While families and businesses throughout the country have suffered greatly as a result of the economic downturn, the state of Ohio has been particularly hard hit. The loss of businesses and the jobs, benefits, and tax revenues associated with them have impacted communities throughout Southwest Ohio. The rise in unemployment and declining home values has caused many neighborhoods across southwest Ohio to have increased numbers of abandoned homes. The loss in tax revenue associated with this decline affects many of the public safety and education programs that make our communities stronger.
While local officials are finding creative ways to adjust to the revenue decline, Congress continues to charge up the government debit card with massive federal spending, further driving our nation into debt. The Majority continues to push forward with their plans to tax and spend, passing the debt on to future generations. I have consistently voted against unreasonable increases to the federal budget.
I opposed the $700 billion bailout of our nation's financial industry, and voted against the $800 billion economic stimulus package. I believe these bills did nothing to help those who have suffered the most due to job loss and home foreclosures, and lacked details and oversight as to how the tax dollars would be spent. This type of government spending rewarded Wall Street's reckless behavior and thus far has done little to help most American families while substantially increasing the national debt.
Further compounding the impact of the economic downturn on American families is the issue of affordable health care.
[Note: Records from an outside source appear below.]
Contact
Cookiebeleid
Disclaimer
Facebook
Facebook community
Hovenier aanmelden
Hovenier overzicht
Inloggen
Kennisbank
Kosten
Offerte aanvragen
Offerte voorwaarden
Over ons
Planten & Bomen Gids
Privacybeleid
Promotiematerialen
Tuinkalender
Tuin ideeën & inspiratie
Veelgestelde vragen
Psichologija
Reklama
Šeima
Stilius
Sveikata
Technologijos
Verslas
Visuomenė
The majority party in Congress has proposed a costly and risky government takeover of the health care sector, which represents one-sixth of our nation's economy. Most Americans agree that our current system can be improved. They also agree, however, that a less costly, step-by-step approach is a better way to achieve our shared goals of improving access while reducing costs.
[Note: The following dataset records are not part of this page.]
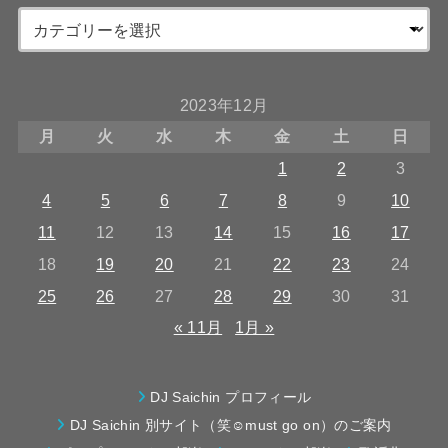
2023年12月
月
火
水
木
金
土
日
1
2
3
4
5
6
7
8
9
10
11
12
13
14
15
16
17
18
19
20
21
22
23
24
25
26
27
28
29
30
31
« 11月
1月 »
DJ Saichin プロフィール
DJ Saichin 別サイト（笑☺must go on）のご案内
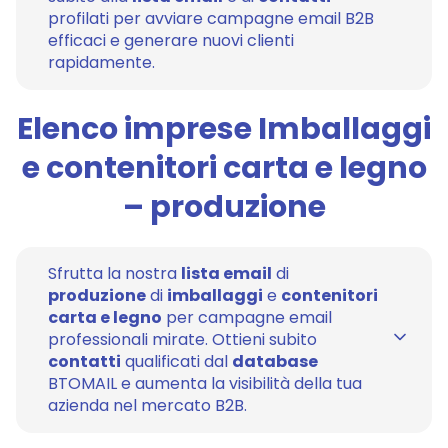
profilati per avviare campagne email B2B
efficaci e generare nuovi clienti
rapidamente.
Elenco imprese Imballaggi
e contenitori carta e legno
– produzione
Sfrutta la nostra
lista email
di
produzione
di
imballaggi
e
contenitori
carta e legno
per campagne email
professionali mirate. Ottieni subito
contatti
qualificati dal
database
BTOMAIL e aumenta la visibilità della tua
azienda nel mercato B2B.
I support a common sense approach to health reform that includes prohibiting insurance companies from denying coverage based on pre-existing conditions, allowing small businesses and individuals to pool coverage, offering the ability to establish tax-free health savings accounts, and reducing excessive litigation through tort reform. These are the kinds of responsible reforms that will go a long way toward lowering the cost of health care while increasing access, without risking the financial livelihood of future generations.
An essential component of restoring our nation's economy is addressing the mortgage and foreclosure crisis. In 2008, over 6,200 home foreclosures were reported across Ohio's Third Congressional District -- a three-fold increase from a decade ago. This includes 4,091 foreclosures in Montgomery County, 1,558 in Warren County, 351 in Highland County, and 287 in Clinton County. It stands to reason that 2009 data will prove even grimmer.
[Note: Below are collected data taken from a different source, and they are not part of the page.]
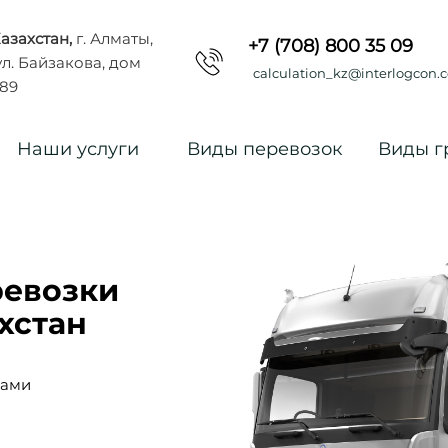
азахстан,
г. Алматы,
+7 (708) 800 35 09
л. Байзакова, дом
calculation_kz@interlogcon.
89
Наши услуги
Виды перевозок
Виды г
евозки
ахстан
цами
Last year, I joined my colleagues in Congress to support legislation funding the Neighborhood Stabilization Program. This program was created to help stabilize communities that have been hard hit by the foreclosure crisis. NSP offers funding to states, local governments, nonprofits and a consortium of nonprofit entities for the purchase and redevelopment of foreclosed and abandoned homes and residential properties. This program can help rebuild our neighborhoods and restore property values.
There is no doubt that this is a critical time for our community as we enter into the new decade and address these challenges. I will continue to work with our local, state, and federal officials on behalf of the citizens of Ohio's Third Congressional District. Together we can make progress toward addressing our concerns.